> _DATASET CONTENT_
◇ ◇ ◇

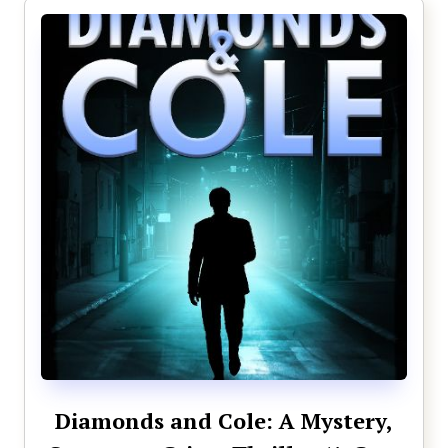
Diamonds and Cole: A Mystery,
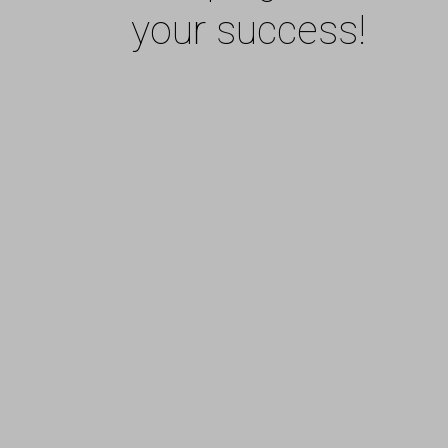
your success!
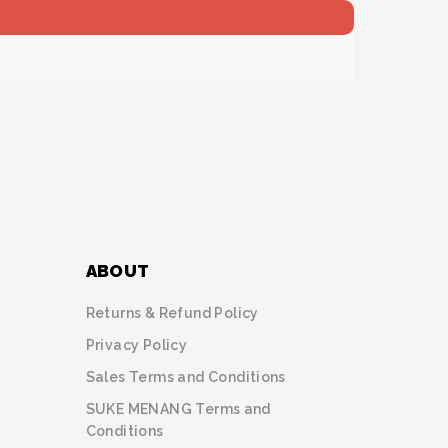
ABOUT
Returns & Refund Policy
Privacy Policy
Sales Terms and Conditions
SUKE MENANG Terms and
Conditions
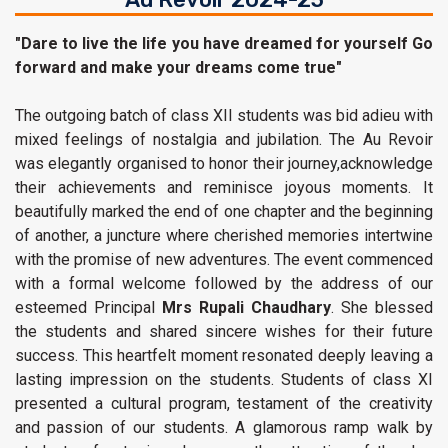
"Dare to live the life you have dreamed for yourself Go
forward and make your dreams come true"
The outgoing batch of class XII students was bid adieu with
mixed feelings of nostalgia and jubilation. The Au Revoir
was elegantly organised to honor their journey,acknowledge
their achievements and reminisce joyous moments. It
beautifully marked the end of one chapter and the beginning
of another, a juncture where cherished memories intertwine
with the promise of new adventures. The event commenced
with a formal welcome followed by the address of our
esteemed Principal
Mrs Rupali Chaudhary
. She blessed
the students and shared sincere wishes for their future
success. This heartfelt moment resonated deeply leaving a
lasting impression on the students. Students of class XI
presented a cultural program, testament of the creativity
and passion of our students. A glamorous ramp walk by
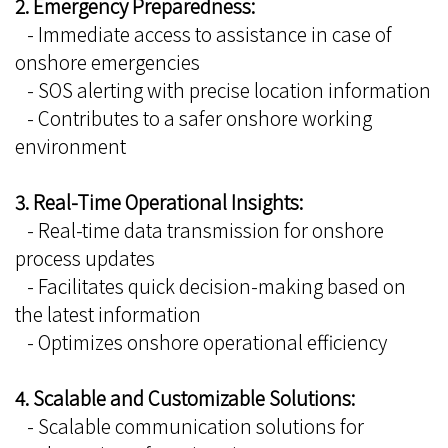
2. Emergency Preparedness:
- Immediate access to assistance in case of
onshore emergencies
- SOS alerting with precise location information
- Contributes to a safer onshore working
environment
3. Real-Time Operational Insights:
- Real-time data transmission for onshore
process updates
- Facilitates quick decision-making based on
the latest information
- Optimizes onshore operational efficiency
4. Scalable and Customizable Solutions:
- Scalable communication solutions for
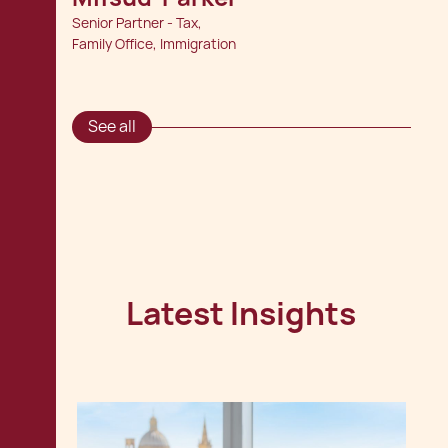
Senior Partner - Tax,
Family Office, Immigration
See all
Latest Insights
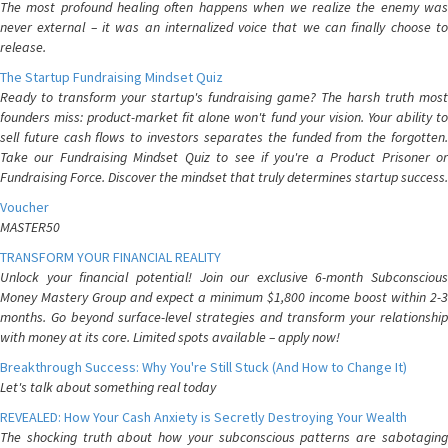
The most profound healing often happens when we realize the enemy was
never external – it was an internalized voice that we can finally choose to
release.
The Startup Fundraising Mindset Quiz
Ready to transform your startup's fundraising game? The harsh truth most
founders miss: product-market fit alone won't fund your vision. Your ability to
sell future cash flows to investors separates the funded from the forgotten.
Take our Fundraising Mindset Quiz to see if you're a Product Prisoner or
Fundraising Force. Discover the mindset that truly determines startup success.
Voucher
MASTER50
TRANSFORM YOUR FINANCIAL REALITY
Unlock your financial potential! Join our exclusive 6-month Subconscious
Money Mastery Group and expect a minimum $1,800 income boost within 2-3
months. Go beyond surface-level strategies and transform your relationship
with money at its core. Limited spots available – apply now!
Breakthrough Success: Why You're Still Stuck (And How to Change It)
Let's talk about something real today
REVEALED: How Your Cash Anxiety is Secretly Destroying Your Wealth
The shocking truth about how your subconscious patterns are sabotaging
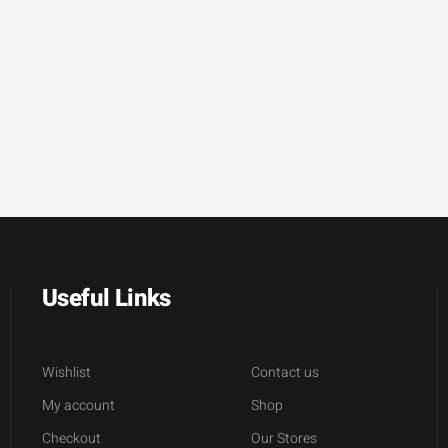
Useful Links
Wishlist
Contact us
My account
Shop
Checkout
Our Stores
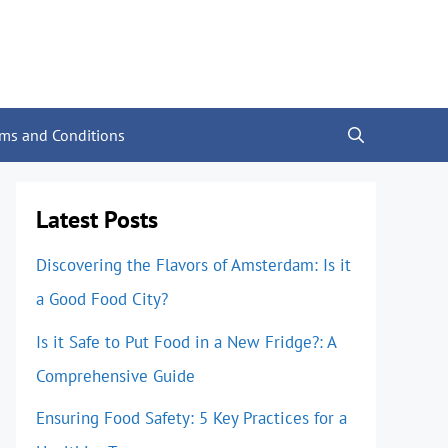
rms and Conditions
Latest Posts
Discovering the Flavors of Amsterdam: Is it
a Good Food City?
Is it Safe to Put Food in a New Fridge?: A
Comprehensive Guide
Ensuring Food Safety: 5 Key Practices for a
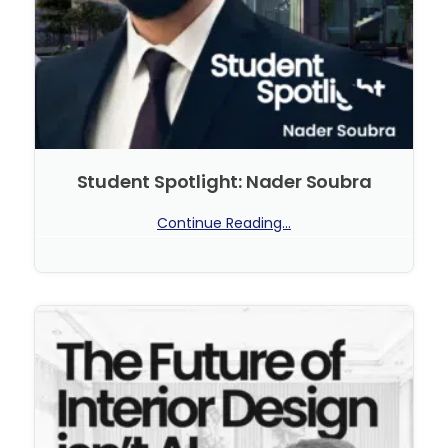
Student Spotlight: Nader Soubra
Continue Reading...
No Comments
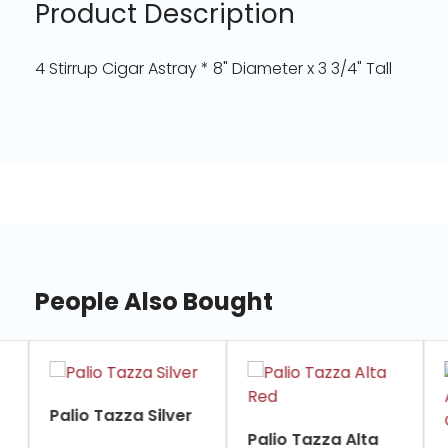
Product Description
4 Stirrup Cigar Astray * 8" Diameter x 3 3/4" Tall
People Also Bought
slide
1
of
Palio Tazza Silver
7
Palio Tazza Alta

◇ ◇ ◇

> _EXERCISE GOAL_
Among the lines of the listing above, which ones contain the word "onshore"? Show them.

> _FINISHED EXERCISE_
onshore emergencies
- Contributes to a safer onshore working
- Real-time data transmission for onshore
- Optimizes onshore operational efficiency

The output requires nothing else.